No
dia 1 de junho, A nave fez sua estreia do cine clube com o curta-metragem de
Gabriel Varalla Groppi chamado Cabo
Polônio – entre o céu e o mar. O filme é um documentário em preto e branco que
se beneficia da bela paisagem local de Cabo Polônio no Uruguai, utilizando como
personagens, famílias de pescadores que tem seu cotidiano ditado pelo ritmo da
relação direta com o mar.
Há uma discussão sólida, principalmente dentro do meio acadêmico
audiovisual, em torno da questão “o que é documentário?” E, para falar de Cabo Polônio, nós somos obrigados a
considerá-la, já que o filme esteticamente se revela rompendo alguns elementos
que caracterizam a estrutura documental.
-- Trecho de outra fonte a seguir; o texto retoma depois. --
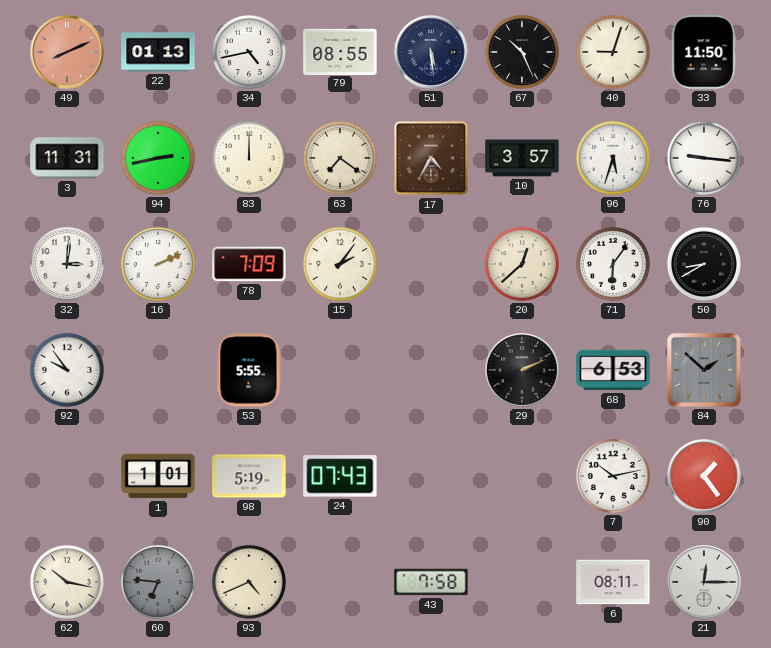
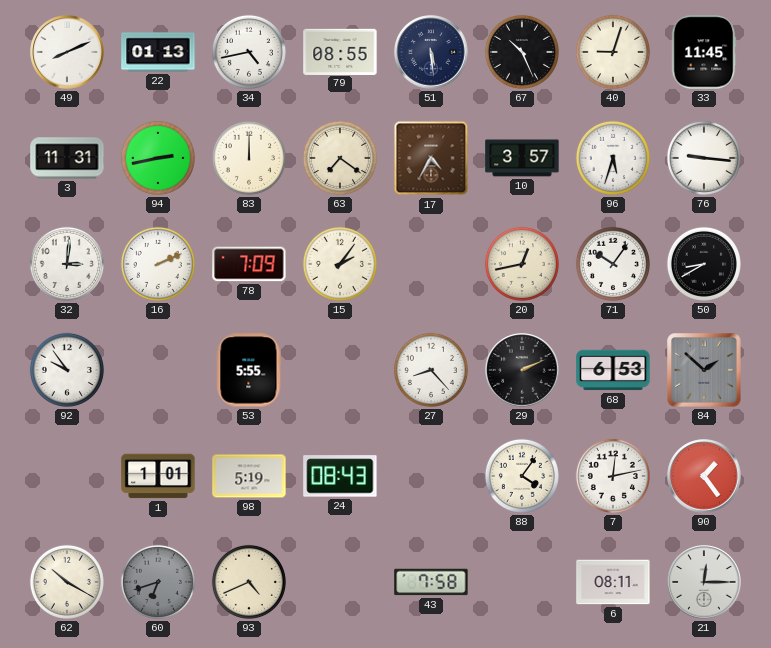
49 dial: salmon -> white
33: 11:50 -> 11:45
20: 12:38 -> 12:43
71: 6:06 -> 10:06
27: none -> 8:23
24: 07:43 -> 08:43
88: none -> 4:06
7: 10:13 -> 12:13
62: 10:17 -> 10:20
60: 6:46 -> 6:42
Na filosofia contemporânea já está saturado
e, mais que assimilado, que somos um filtro e que percebemos o “real” a partir
de nossas referências construídas no convívio social. Quando se manipula uma
câmera isto é potencializado, pois, estamos realizando um recorte do que
percebemos (e construímos) como “realidade”, decidindo o que queremos revelar e
o que queremos ocultar. E, ainda, com edição e trilha obtemos o poder de criar tom,
ritmo e clima do nosso discurso (não é mais secreta a linguagem audiovisual, já
é de senso comum o poder da edição, sabe-se que com as mesmas imagens podemos
criar discursos distintos). Mesmo quando vemos algo que nos parece cotidiano,
que tem o ritmo do dia a dia, isso foi construído, o cotidiano no cinema são
códigos definidos que nos dão a impressão de cotidiano. Assim, podemos dizer
que “o documentário está para ficção, como a ficção está para o documentário”.
O diretor com Cabo
Polônio abre uma porta para a construção da imagem poética e um mergulho em
uma escuta interior, livre da dinâmica vida contemporânea ditada pelos relógios
da balança financeira, bem conhecida por todos. Junto com a sensibilidade da refinada
fotógrafa Andréia Scansani e com notas melancólicas compostas por Daniel
Viglietti, o diretor suspende o espectador e o transporta para o ritmo de uma
consciência que associo à natureza, em que as roupas do varal não falam do
ofício da lavadeira, mas da presença invisível de um vento coreógrafo. Assim, é
com todos os personagens que aparecem no filme: seus ofícios são pequenas ações
para reforçarem a grandiosidade de uma paisagem desprovida de pressa para se
reinventar.
Em
relação aos depoimentos do documentário, nenhum personagem aparece falando
diretamente para câmera, proporcionando que as lembranças ganhem um tom
imaginário que encontramos em lugares distantes, amarrados - em essência - ao
universo ficcional.
Quem,
nessa noite de sexta, esperava assistir um documentário (como o conhecemos
estruturalmente) foi surpreendido por um poético discurso visual.